Lawrence Carter-Long, chair of SF Film’s Disability Advisory Committee, is a respected authority on the history and evolution of disability in media. He has created, curated, critiqued, or consulted on projects for the National Endowment for the Arts, Turner Classic Movies, Sundance, SAG-AFTRA, AFI, NPR, ITVS, the BBC, and more. His work has been featured on PBS and in publications that include Film Quarterly, The Atlantic, and USA Today. He has lectured on disability representation at the Library of Congress, the Whitney Museum of Modern Art, and the United Nations. He was featured in the documentary Code of Freaks (2020) and acted in Best Summer Ever (2021). Previously the communications lead for the National Council on Disability during the Obama administration, Carter-Long is currently the Director of Communications for the Disability Rights Education & Defense Fund based in Berkeley, California.
Dawn Valadez is a queer, Xicana, feminista, filmmaker, social worker, artist, youth advocate, resource wrangler, and impact strategist. Dawn produced/co-directed The Pushouts (2018) and directed/produced Going on 13 (2008). She’s been awarded numerous honors, including the Al Bendich Berkeley Film Foundation Award (2017), and the Imagen’s Best Documentary Award (2018). Dawn was a recipient of the 2020 See It, Be It Filmmaker Fellowship from the Geena Davis Institute on Gender and the Media/ Bentonville Film Foundation. Dawn is a consulting producer on a number of projects in development, production, post-production, and impact/distribution stages. Dawn is the Director of Youth and Artistic Development at BAVC Media.

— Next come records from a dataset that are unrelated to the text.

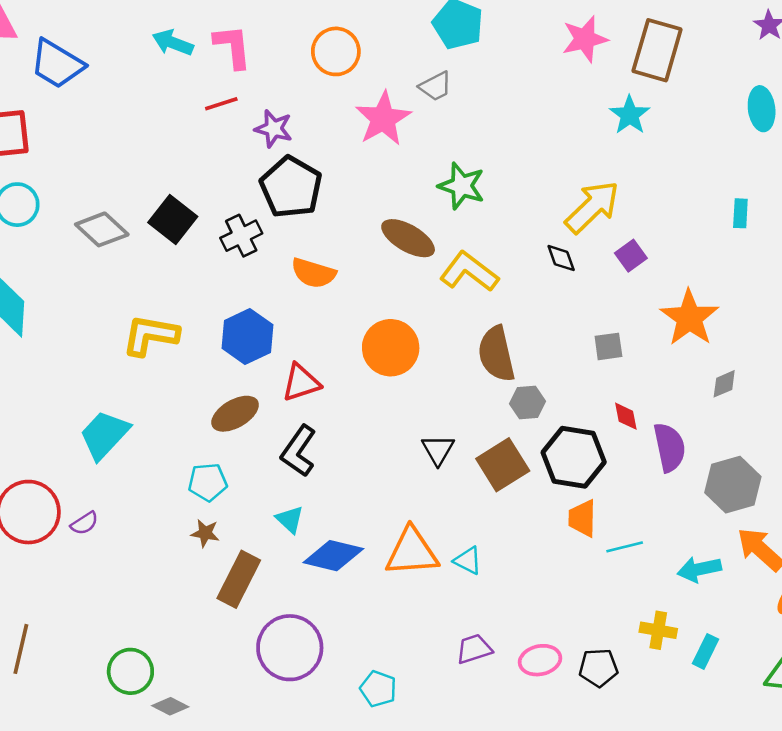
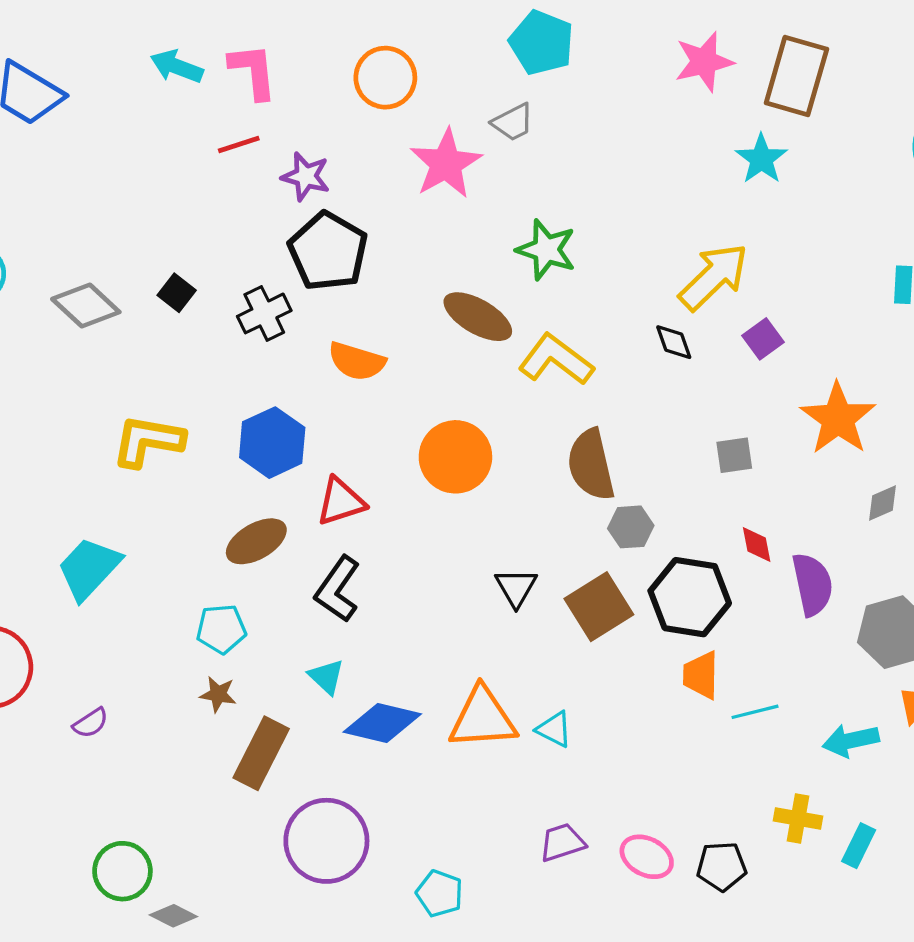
black square: (173, 219) -> (177, 293), size x0.6
purple semicircle: (84, 523) -> (91, 723), moved
pink ellipse: (540, 660) -> (647, 857), turned 39

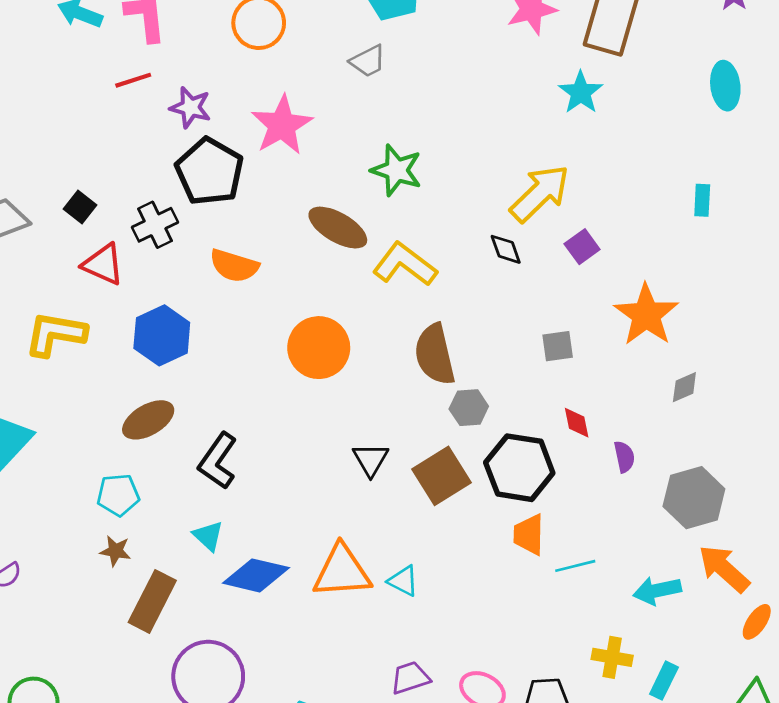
pink star: (446, 164) -> (282, 125), moved
red triangle: (341, 501) -> (103, 264), moved, turned 42
purple semicircle: (812, 584) -> (624, 457), size x0.6

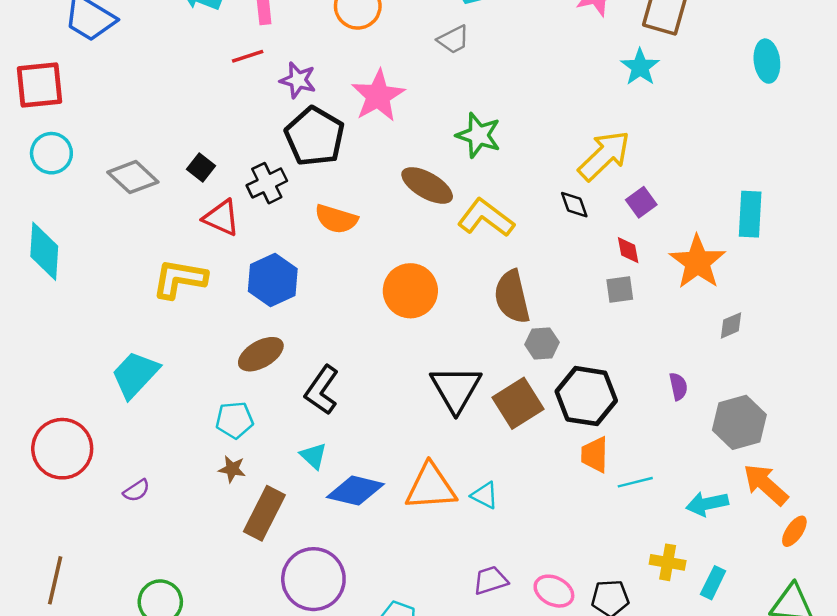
cyan rectangle: (702, 200) -> (750, 214), moved, size x1.6
red diamond: (577, 423) -> (628, 250), moved
black triangle: (371, 459) -> (456, 389), size x1.6

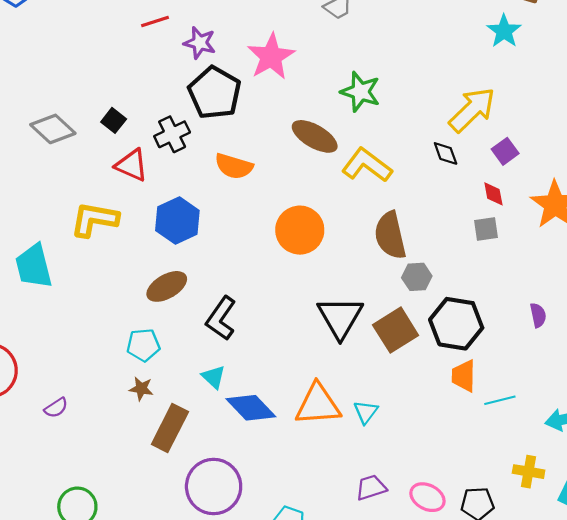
cyan trapezoid: (135, 375) -> (34, 266), moved, turned -57
blue diamond: (355, 491) -> (251, 408), turned 33
cyan triangle: (485, 495) -> (366, 412), turned 40

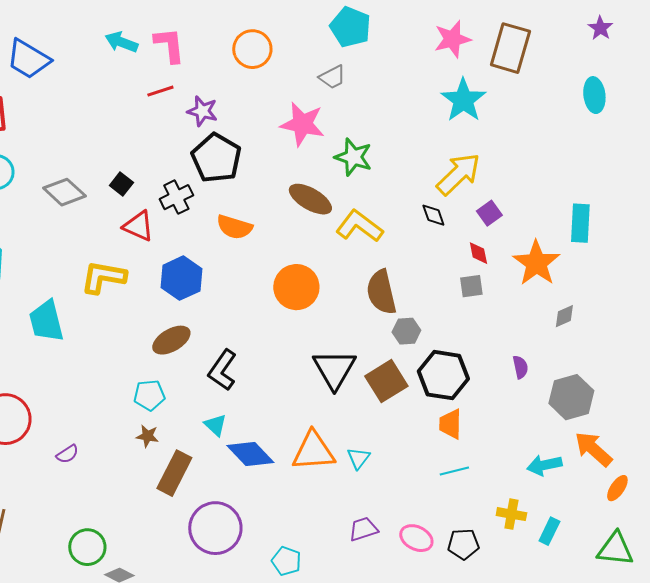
cyan star: (504, 31) -> (463, 100), moved, size x1.4
pink star: (271, 57) -> (302, 124), moved, turned -30
cyan line: (500, 400) -> (454, 471), moved

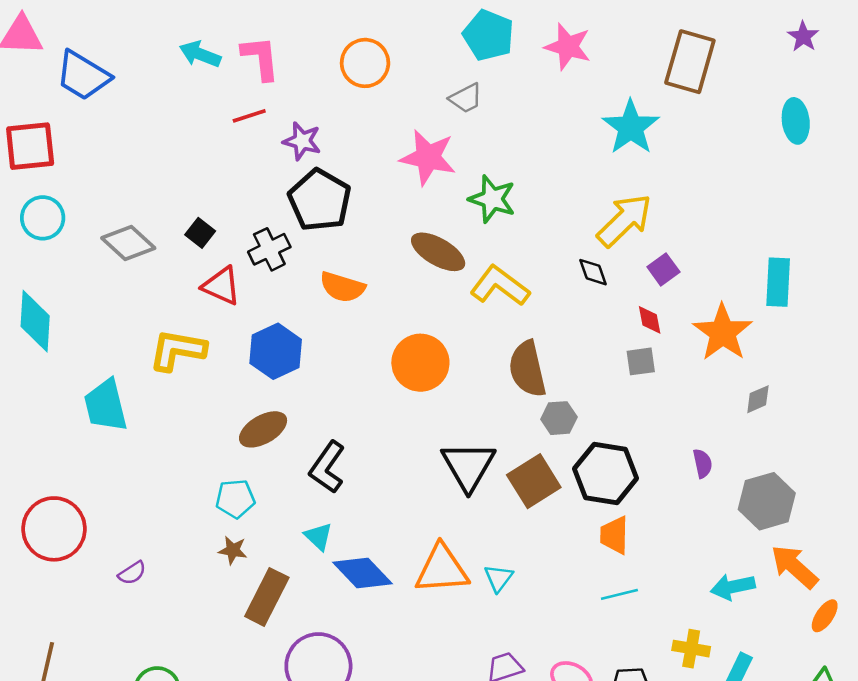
pink star: (452, 39) -> (568, 47), moved, turned 30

Asha Phelps works at IFC Center as the Administrative & Operations Manager, specializing in theater and event operations, alternative content programming, accounting, and databasing. She additionally works for DOC NYC as the Systems Director, which includes overseeing the festival’s ticketing and passholder programs, as well as virtual platform and venue box office operations. She was a 2016 participant in the inaugural Industry Academy International U.S., hosted by Film of Lincoln Center and the Locarno International Film Festival. She has a BA in Cinema Studies from NYU. A Texas native, she currently lives in Brooklyn, NY.